Ahmet Altan, né en 1950, est un des journalistes les plus renommés de Turquie, son œuvre de romancier a par ailleurs connu un grand succès, traduite en de nombreuses langues (anglais, allemand, italien, grec…). Deux de ses romans sont parus en français, chez Actes Sud : Comme une blessure de sabre (2000) et L’Amour au temps des révoltes (2008). Son père, le journaliste Çetin Altan, fait partie des dix-sept députés socialistes qui entrent au Parlement turc en 1967. Pour ses articles, il sera condamné à près de 2 000 ans de prison. En 1974, dans le contexte de L’Opération de maintien de la paix (invasion de la partie nord de Chypre par les forces militaires turques), Ahmet Altan s’engage dans le journalisme : très vite, il commence à être connu pour ses articles en faveur de la démocratie. Il publie en 1982 son premier roman (vendu à 20 000 exemplaires) puis devient, en 1985, rédacteur en chef du journal Günes.
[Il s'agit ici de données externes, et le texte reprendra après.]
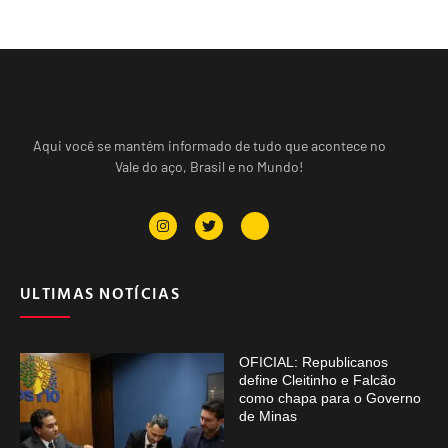
Aqui você se mantém informado de tudo que acontece no
Vale do aço, Brasil e no Mundo!
ULTIMAS NOTÍCIAS
OFICIAL: Republicanos
define Cleitinho e Falcão
como chapa para o Governo
de Minas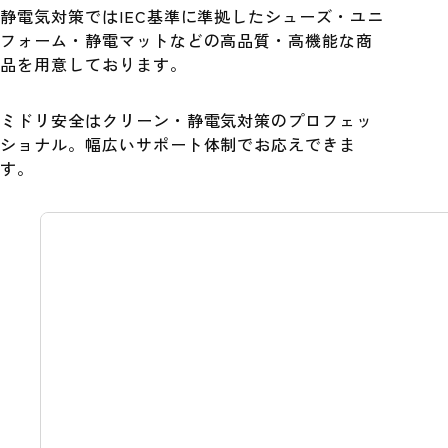
静電気対策ではIEC基準に準拠したシューズ・ユニ
フォーム・静電マットなどの高品質・高機能な商
品を用意しております。
ミドリ安全はクリーン・静電気対策のプロフェッ
ショナル。幅広いサポート体制でお応えできま
す。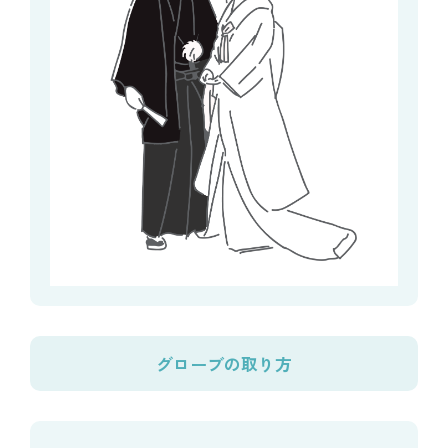
グローブの取り方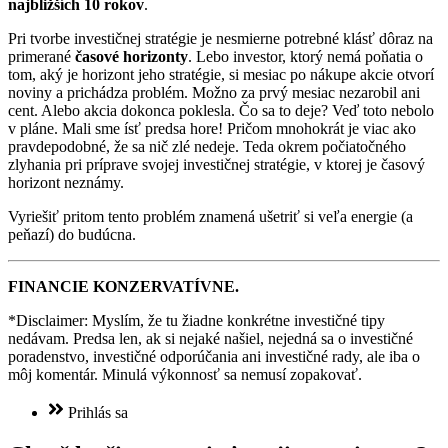
najbližších 10 rokov
.
Pri tvorbe investičnej stratégie je nesmierne potrebné klásť dôraz na
primerané
časové horizonty
. Lebo investor, ktorý nemá poňatia o
tom, aký je horizont jeho stratégie, si mesiac po nákupe akcie otvorí
noviny a prichádza problém. Možno za prvý mesiac nezarobil ani
cent. Alebo akcia dokonca poklesla. Čo sa to deje? Veď toto nebolo
v pláne. Mali sme ísť predsa hore! Pričom mnohokrát je viac ako
pravdepodobné, že sa nič zlé nedeje. Teda okrem počiatočného
zlyhania pri príprave svojej investičnej stratégie, v ktorej je časový
horizont neznámy.
Vyriešiť pritom tento problém znamená ušetriť si veľa energie (a
peňazí) do budúcna.
FINANCIE KONZERVATÍVNE.
*Disclaimer: Myslím, že tu žiadne konkrétne investičné tipy
nedávam. Predsa len, ak si nejaké našiel, nejedná sa o investičné
poradenstvo, investičné odporúčania ani investičné rady, ale iba o
môj komentár. Minulá výkonnosť sa nemusí zopakovať.
Prihlás sa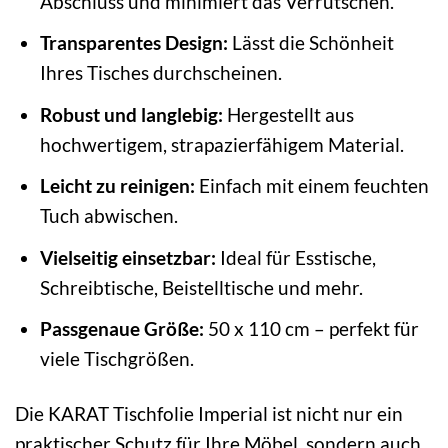
Abschluss und minimiert das Verrutschen.
Transparentes Design:
Lässt die Schönheit
Ihres Tisches durchscheinen.
Robust und langlebig:
Hergestellt aus
hochwertigem, strapazierfähigem Material.
Leicht zu reinigen:
Einfach mit einem feuchten
Tuch abwischen.
Vielseitig einsetzbar:
Ideal für Esstische,
Schreibtische, Beistelltische und mehr.
Passgenaue Größe:
50 x 110 cm – perfekt für
viele Tischgrößen.
Die KARAT Tischfolie Imperial ist nicht nur ein
praktischer Schutz für Ihre Möbel, sondern auch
Il publie son deuxième roman qui est condamné pour atteinte aux bonnes mœurs et fait l’objet d’un autodafé.
 
Esprit critique et très en prise avec la société turque, il est arrêté le 10 septembre 2016 ainsi que son frère Mehmet Altan, également journaliste, accusés d’avoir participé au putsch manqué du 15 juillet 2016. Douze jours plus tard, il est mis en liberté provisoire, mais vingt-quatre heures plus tard, il est de nouveau incarcéré et reste en prison, inculpé « d’appartenance à une organisation terroriste » et de « tentative de renversement de la République de Turquie ». Il a été condamné à la réclusion criminelle à perpétuité, le vendredi 16 février 2018, par le 26e tribunal pénal d’Istanbul.